Entre los grandes compendios de literatura y tradiciones folclóricas de los pueblos de Occidente, existe un libro, acaso único, publicado en Alemania hacia la primera mitad del siglo XIX por dos filólogos y germanófilos: “Cuentos de hadas de los hermanos Grimm”. Destacándose entre sus transcripciones literarias narraciones como "Hänsel y Gretel”, “La cenicienta”, “Juan sin miedo”…
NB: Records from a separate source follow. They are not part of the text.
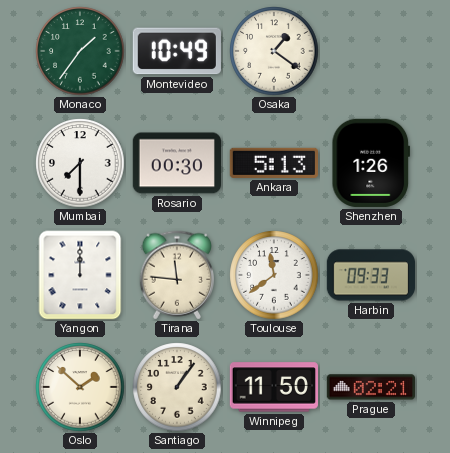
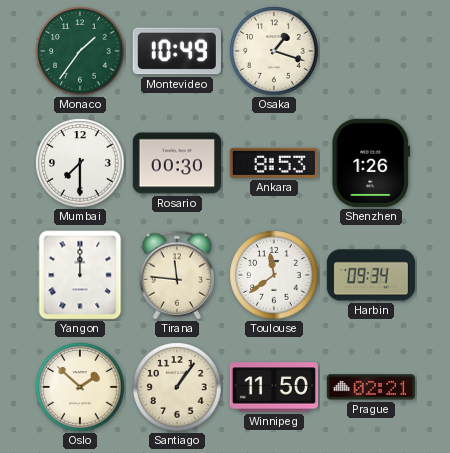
Osaka: 1:21 -> 1:18
Ankara: 5:13 -> 8:53
Harbin: 09:33 -> 09:34
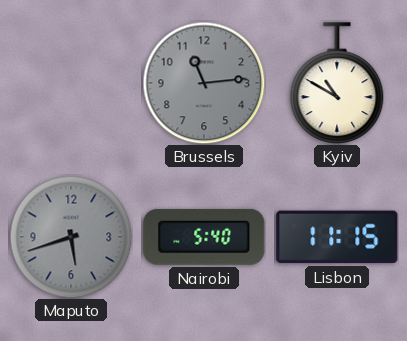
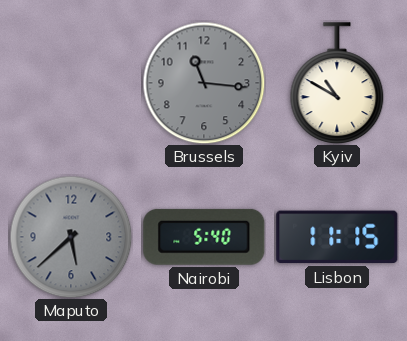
Brussels: 11:14 -> 11:16
Maputo: 5:42 -> 5:38
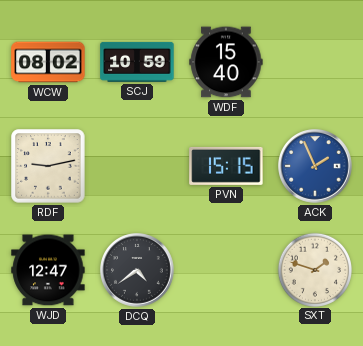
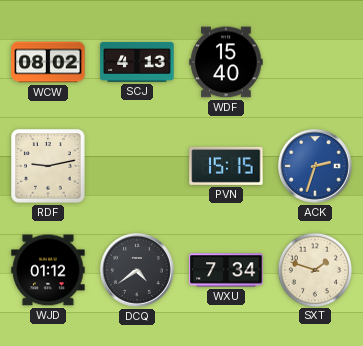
SCJ: 10:59 -> 4:13
ACK: 1:56 -> 2:33
WJD: 12:47 -> 01:12
WXU: none -> 7:34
El sostenido proyecto histórico, experimentado por las sociedades que integran Occidente, ha permitido establecer una relación de distanciamiento, esencialmente exegética, con respecto a los antiguos valores aportados por el folclore y la tradición en general. El papel en particular realizado por los artistas e intelectuales europeos con respecto a los vínculos siempre concomitantes de la creación y la tradición cultural, más la función pedagógica e investigativa ejercida por las universidades modernas, ha tendido progresivamente a reorganizar y resignificar socio culturalmente el antiguo material mitológico, que conforma el arcano pensamiento “prelógico”.
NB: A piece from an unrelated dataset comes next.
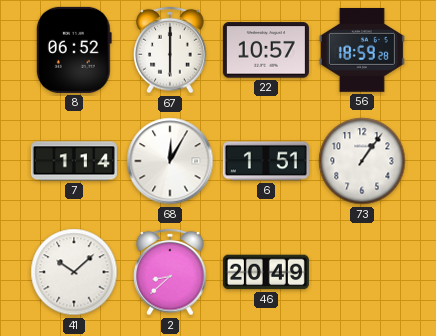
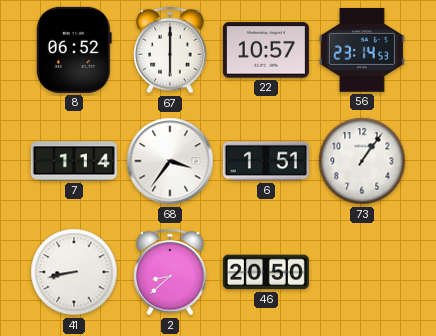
56: 18:59 -> 23:14
68: 12:05 -> 3:36
41: 10:08 -> 8:43
46: 20:49 -> 20:50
Lo curioso de estas leyendas es que son mitos sin religión, que se presentan ante el lector moderno como puras narraciones fantásticas. Obviamente, cuando leemos historias como “La cenicienta” y “La bella durmiente del bosque” no encontramos en ellas ninguna mención de peso que las implique de forma directa con un orden de pensamiento religioso ya sea pagano o cristiano. Se trata simplemente de historias de hadas, tal como prefirieron nombrarlas los hermanos Grimm. Aunque como tales tienen un origen esencialmente pagano. Las hadas de los bosques alemanes son las herederas de las sílfides, ninfas y ondinas que giraban en torno al viejo panteón de los dioses nórdicos, pero entremezcladas con otras tradiciones (celtas, griegas, latinas, eslavas, mediterráneas) en ocasiones más antiguas, en ocasiones más recientes.
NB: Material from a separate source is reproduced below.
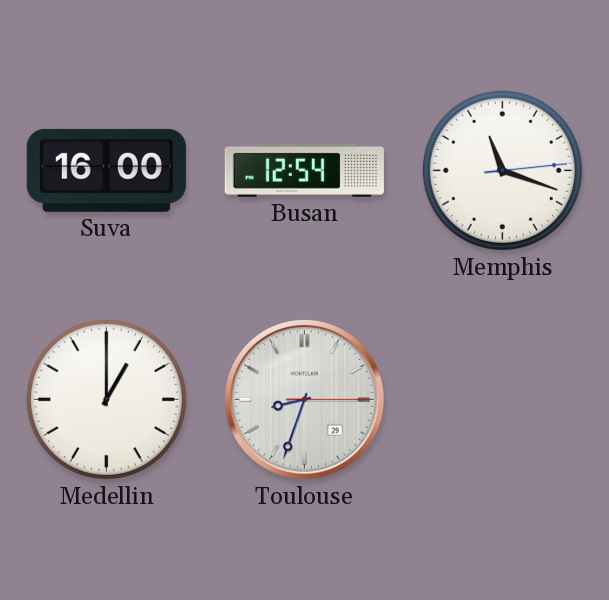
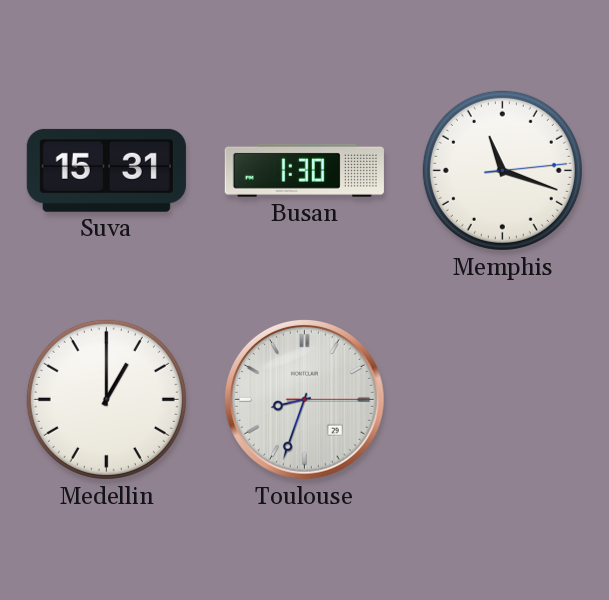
Suva: 16:00 -> 15:31
Busan: 12:54 -> 1:30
Los personajes de las leyendas de los Grimm no se encuentran insertos en una red filogenética, construida mediante la relación parental que enlazaría a la mayoría de los personajes mitológicos para que integren una específica teogonía. Son sólo “viejos cuentos de invierno” que apartan por un breve espacio de tiempo a los oyentes de sus labores cotidianas. Pudieron quizás ser, en su origen más lejano, un desprendimiento de una arcana teogonía de la que sólo hoy nos quedan, dispersas entre la ceniza, unas cuantas brasas encendidas, crepitantes residuos de un gran fuego que en una edad muy remota abrazó la imaginación de los hombres.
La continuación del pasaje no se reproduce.